Zara Sutton frunció el ceño involuntariamente.

Sabía que Julián Lancaster tenía muchas mujeres, pero oírle admitirlo tan abiertamente la seguía haciendo sentir incómoda.

Aunque solo fueran amigos con derecho a roce o compañeros de cama, ella quería que estuviera «limpio».

Podía aceptar una relación tras otra, pero no podía aceptar de ninguna manera varias a la vez.

«Qué asco».

—Está ocupado, Presidente Lancaster.

No lo molestaré más.

A Julián Lancaster no le importó la frialdad de su voz; de hecho, parecía un poco complacido.

Una sonrisa leve, casi imperceptible, asomó a sus labios.

—Estoy ocupado.

Por eso necesito que tú y Lance Langley me ayuden con algo mañana.

Zara Sutton bajó la mirada.

—De acuerdo.

«Si intento proteger a Lance Langley ahora diciéndole que no vaya, me temo que solo enfadaré a Julián Lancaster».

«Aunque, basándome en sus interacciones recientes, Julián Lancaster no parece un hombre irracional.

Pero es tan inescrutable que todavía no consigo descifrarlo en absoluto».

«Mañana tendré que portarme lo mejor posible y aprovechar la oportunidad para explicarle las cosas en persona.

Probablemente no le pondrá las cosas difíciles a Lance Langley».

«Aun así, esta relación con Julián Lancaster… De verdad que no quiero continuarla ni un momento más».

「A la mañana siguiente」, Julián Lancaster envió una dirección.

Zara Sutton llamó a Lance Langley para que fuera con ella.

Ambos eran personas inteligentes y, lo que es más importante, estaban en el mismo bando, así que Lance Langley no hizo demasiadas preguntas.

Faye Nolan le había hablado ayer de la reputación de Julián Lancaster, así que ya había decidido mantener las distancias.

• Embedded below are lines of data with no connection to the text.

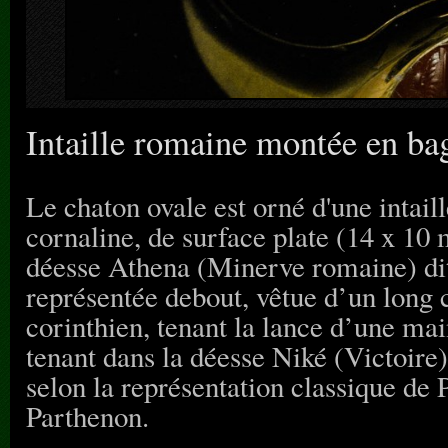
Intaille romaine montée en ba
Le chaton ovale est orné d'une intail
cornaline, de surface plate (14 x 10 
déesse Athena (Minerve romaine) dite
représentée debout, vêtue d’un long 
corinthien, tenant la lance d’une mai
tenant dans la déesse Niké (Victoire)
selon la représentation classique de 
Parthenon.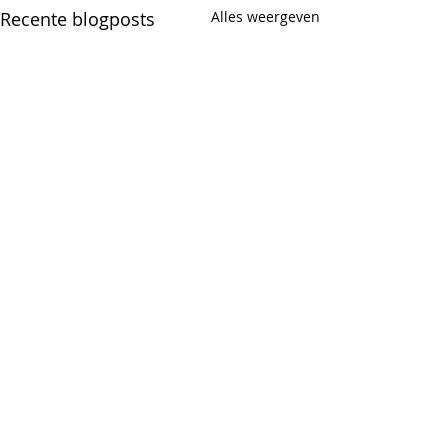
Recente blogposts
Alles weergeven
Opmerkingen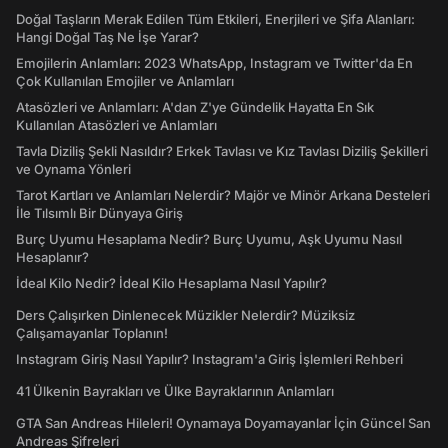
Doğal Taşların Merak Edilen Tüm Etkileri, Enerjileri ve Şifa Alanları:
Hangi Doğal Taş Ne İşe Yarar?
Emojilerin Anlamları: 2023 WhatsApp, Instagram ve Twitter'da En
Çok Kullanılan Emojiler ve Anlamları
Atasözleri ve Anlamları: A'dan Z'ye Gündelik Hayatta En Sık
Kullanılan Atasözleri ve Anlamları
Tavla Diziliş Şekli Nasıldır? Erkek Tavlası ve Kız Tavlası Diziliş Şekilleri
ve Oynama Yönleri
Tarot Kartları ve Anlamları Nelerdir? Majör ve Minör Arkana Desteleri
İle Tılsımlı Bir Dünyaya Giriş
Burç Uyumu Hesaplama Nedir? Burç Uyumu, Aşk Uyumu Nasıl
Hesaplanır?
İdeal Kilo Nedir? İdeal Kilo Hesaplama Nasıl Yapılır?
Ders Çalışırken Dinlenecek Müzikler Nelerdir? Müziksiz
Çalışamayanlar Toplanın!
Instagram Giriş Nasıl Yapılır? Instagram'a Giriş İşlemleri Rehberi
41 Ülkenin Bayrakları ve Ülke Bayraklarının Anlamları
GTA San Andreas Hileleri! Oynamaya Doyamayanlar İçin Güncel San
Andreas Şifreleri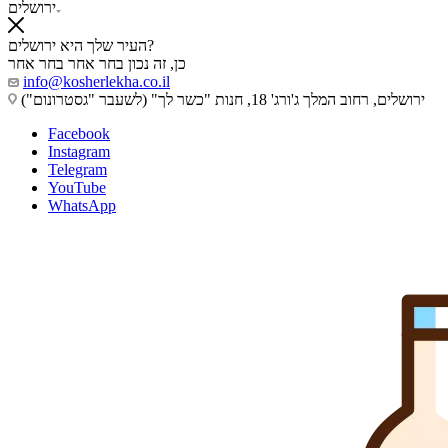
ירושלים
העיר שלך היא ירושלים?
כן, זה נכון
בחר אחר
בחר אחר
info@kosherlekha.co.il
ירושלים, רחוב המלך ג'ורג' 18, חנות "כשר לך" (לשעבר "גסטרונום")
Facebook
Instagram
Telegram
YouTube
WhatsApp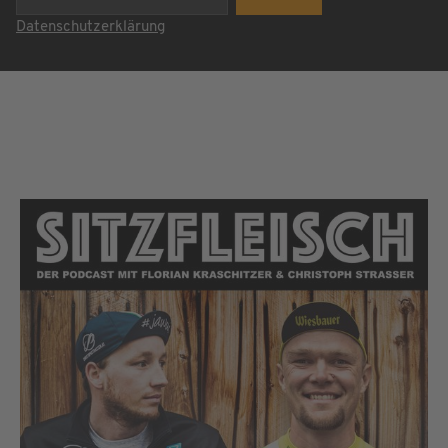
Datenschutzerklärung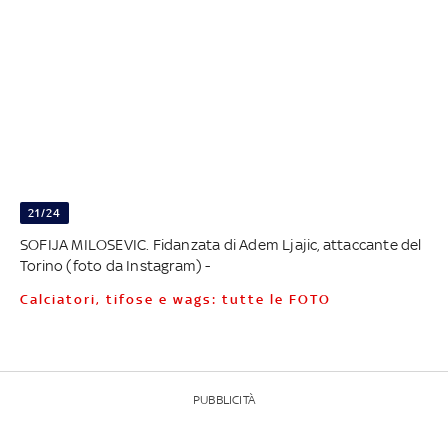
21/24
SOFIJA MILOSEVIC. Fidanzata di Adem Ljajic, attaccante del
Torino (foto da Instagram) -
Calciatori, tifose e wags: tutte le FOTO
PUBBLICITÀ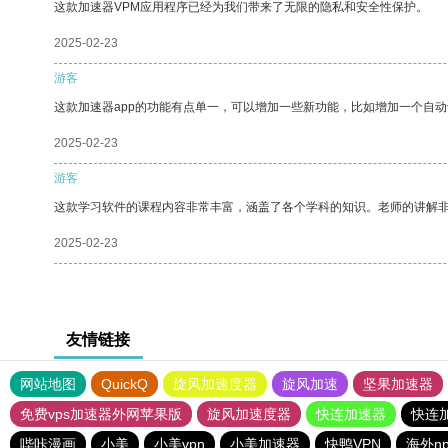
这款加速器VPM应用程序已经为我们带来了无限的隐私和安全性保护。
2025-02-23
游客
这款加速器app的功能有点单一，可以增加一些新功能，比如增加一个自
2025-02-23
游客
这款学习软件的课程内容非常丰富，涵盖了各个学科的知识。老师的讲解
2025-02-23
友情链接
网站地图
QuickQ
旋风加速度器
旋风加速
坚果加速器
免费vps加速器外网苹果版
旋风加速度器
快连加速器
快连
哔咔漫画
小美
小美vpn
小美加速器
快鸭VPN
海外n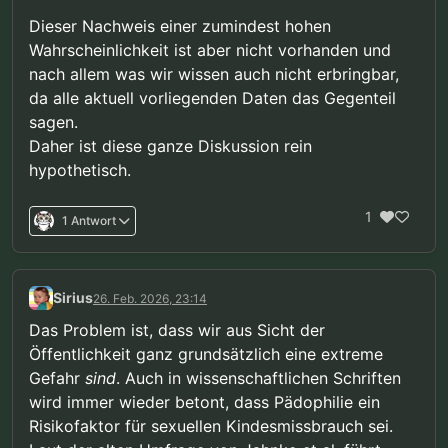
Dieser Nachweis einer zumindest hohen
Wahrscheinlichkeit ist aber nicht vorhanden und
nach allem was wir wissen auch nicht erbringbar,
da alle aktuell vorliegenden Daten das Gegenteil
sagen.
Daher ist diese ganze Diskussion rein
hypothetisch.
1
1 Antwort
Sirius
26. Feb. 2026, 23:14
Das Problem ist, dass wir aus Sicht der
Öffentlichkeit ganz grundsätzlich eine extreme
Gefahr
sind
. Auch in wissenschaftlichen Schriften
wird immer wieder betont, dass Pädophilie ein
Risikofaktor für sexuellen Kindesmissbrauch sei.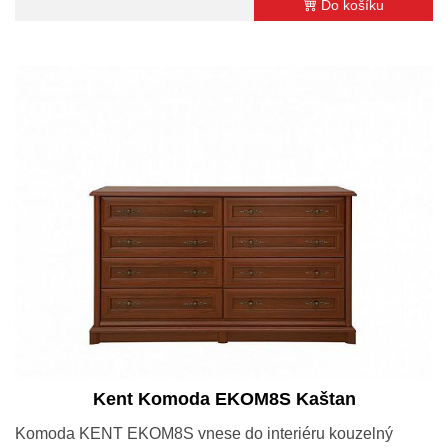
Do košíku
Kent Komoda EKOM8S Kaštan
Komoda KENT EKOM8S vnese do interiéru kouzelný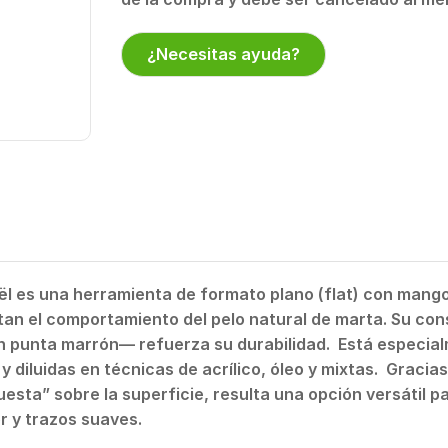
¿Necesitas ayuda?
l es una herramienta de formato plano (flat) con mango
mitan el comportamiento del pelo natural de marta. Su co
on punta marrón— refuerza su durabilidad. Está especia
 diluidas en técnicas de acrílico, óleo y mixtas. Gracias
esta” sobre la superficie, resulta una opción versátil pa
r y trazos suaves.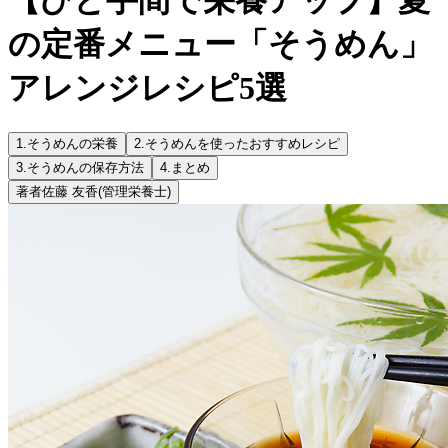
の定番メニュー「そうめん」
アレンジレシピ5選
1.
そうめんの栄養
2.
そうめんを使ったおすすめレシピ
3.
そうめんの保存方法
4.
まとめ
著者
佐藤 友香
(管理栄養士)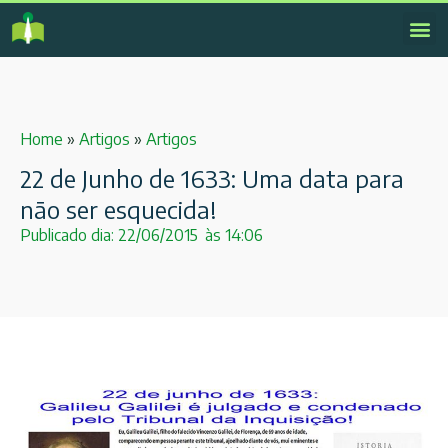
Home
»
Artigos
»
Artigos
22 de Junho de 1633: Uma data para
não ser esquecida!
Publicado dia:
22/06/2015
às
14:06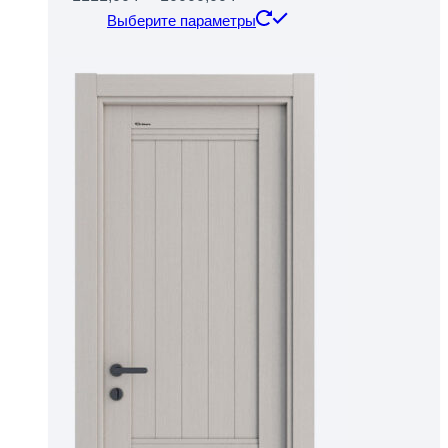
цен:
Этот
Выберите параметры
1111,00 ₽
товар
–
имеет
10000,00 ₽
несколько
вариаций.
Опции
можно
выбрать
на
странице
товара.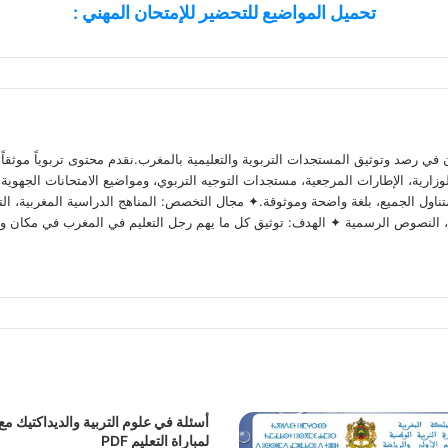
تحميل المواضيع للتحضير للإمتحان المهني :
 رصد وتوثيق المستجدات التربوية والتعليمية بالمغرب.نقدم محتوى تربوياً موثقاً ومد
ارية، الإطارات المرجعية، مستجدات التوجيه التربوي، ومواضيع الامتحانات الجهوية وا
ناول الجميع، بلغة واضحة وموثوقة.✦ مجال التخصص: المناهج الدراسية المغربية، التق
وية، النصوص الرسمية ✦ الهدف: توثيق كل ما يهم رجل التعليم في المغرب في مكان و
أسئلة في علوم التربية والديداكتيك مع 
لمباراة التعليم PDF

Cuanto menos dijera, menos errores cometería.

La dirección era de una posada rural en las afueras.

Era de muy alto nivel, más parecida a un club de campo.

Siguiendo las indicaciones del guardia, Zara Sutton y Lance Langley llegaron a una zona de juegos.

Julián Lancaster, vestido con un traje completo, estaba sentado en una silla de ratán con sus largas piernas cruzadas de manera informal.

Tenía un ordenador portátil delante; parecía estar trabajando.

Su severa concentración estaba completamente fuera de lugar en medio de los juegos infantiles.

«Este es un Julián Lancaster diferente al habitual.

Prefiero esta faceta suya.

Aunque tiene un aire opresivo e inaccesible, también le hace parecer más sólido y fiable».

Era la primera vez que Lance Langley veía a Julián Lancaster, y su aura penetrante era mucho más intimidante que la de cualquier director o inversor estricto.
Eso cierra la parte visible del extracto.